If the plaintiff was surprised by the testimony of O. O. Witherill, his proper course was to ask for time to investigate in regard to it, on the ground that no notice of it had been set up in the answer. But he did not do that, nor did he set up in the record the want of notice in such a way as to make it available to him. He made his election, and took the risk of the decision, and it is now too late, under the settled rules of practice, for him to obtain relief in this suit.

I pass over various defects in the affidavits, such as want of venue, want of notarial seal, verification before a justice of the peace, and verification before the plaintiff's counsel.

The motions are denied.

[United States Circuit Court-Northern District of Illinois.]

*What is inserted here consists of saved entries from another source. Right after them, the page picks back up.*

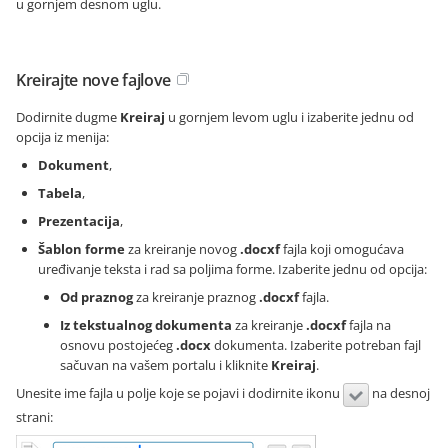
u gornjem desnom uglu.
Kreirajte nove fajlove
Dodirnite dugme
Kreiraj
u gornjem levom uglu i izaberite jednu od
opcija iz menija:
Dokument
,
Tabela
,
Prezentacija
,
Šablon forme
za kreiranje novog
.docxf
fajla koji omogućava
uređivanje teksta i rad sa poljima forme. Izaberite jednu od opcija:
Od praznog
za kreiranje praznog
.docxf
fajla.
Iz tekstualnog dokumenta
za kreiranje
.docxf
fajla na
osnovu postojećeg
.docx
dokumenta. Izaberite potreban fajl
sačuvan na vašem portalu i kliknite
Kreiraj
.
Unesite ime fajla u polje koje se pojavi i dodirnite ikonu
na desnoj
strani:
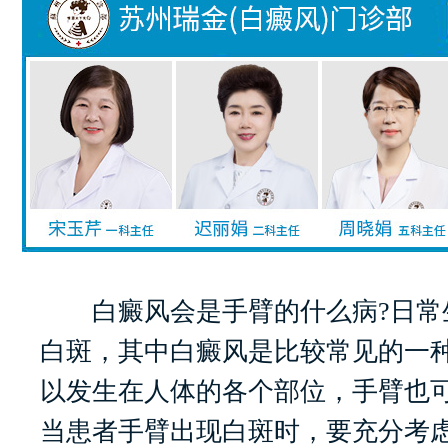
白癜风会是手臂的什么病?日常
白斑，其中白癜风是比较常见的一
以发生在人体的各个部位，手臂也
当患者手臂出现白斑时，要充分考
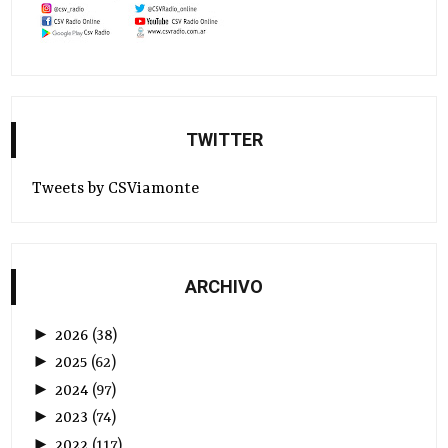
TWITTER
Tweets by CSViamonte
ARCHIVO
►
2026
(
38
)
►
2025
(
62
)
►
2024
(
97
)
►
2023
(
74
)
►
2022
(
117
)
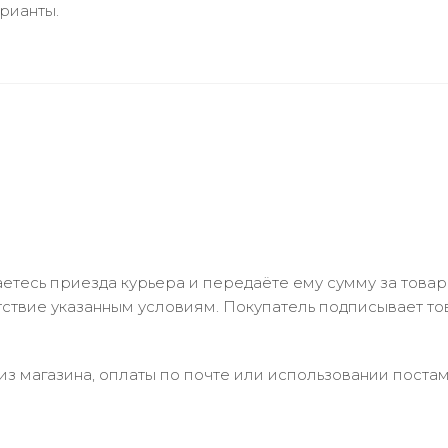
рианты.
тесь приезда курьера и передаёте ему сумму за товар 
ствие указанным условиям. Покупатель подписывает т
з магазина, оплаты по почте или использовании постам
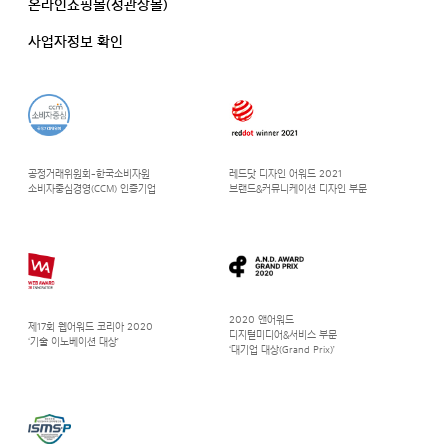
온라인쇼핑몰(정관장몰)
사업자정보 확인
공정거래위원회-한국소비자원
레드닷 디자인 어워드 2021
소비자중심경영(CCM) 인증기업
브랜드&커뮤니케이션 디자인 부문
2020 앤어워드
제17회 웹어워드 코리아 2020
디지털미디어&서비스 부문
‘기술 이노베이션 대상’
‘대기업 대상(Grand Prix)’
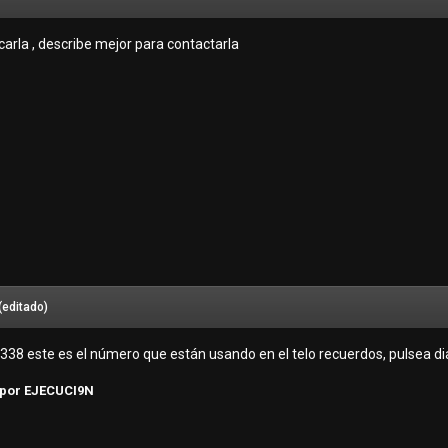
arla , describe mejor para contactarla
(editado)
38 este es el número que están usando en el telo recuerdos, pulsea dia
por EJECUCI9N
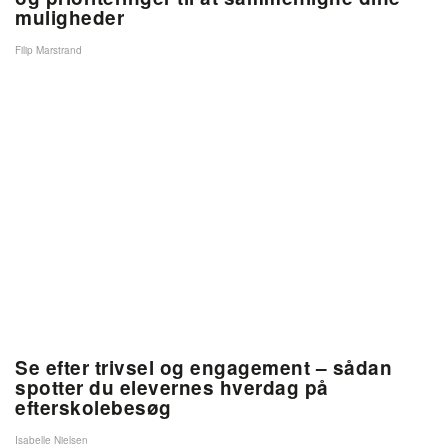
muligheder
Filip Marstrand
Se efter trivsel og engagement – sådan
spotter du elevernes hverdag på
efterskolebesøg
Isabelle Nielsen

IRWIN ET AL. v. MCROBERTS ET AL.

Decided July 8, 1879.

16 O. G., 853.

1. On an application for preliminary injunction, a reissued patent containing claims not in the original patent, and alleged to be infringed by the defendant, is to be

treated as a new patent, so far as their standing as to acquiescence and acceptance by the public is concerned.

2. That the device patented has never been put on the market as an operative article for sale, nor the patent passed through the ordeal of litigation, nor its validity accepted by the public, are circumstances to be taken into consideration in determining the right of a party to a preliminary injunction.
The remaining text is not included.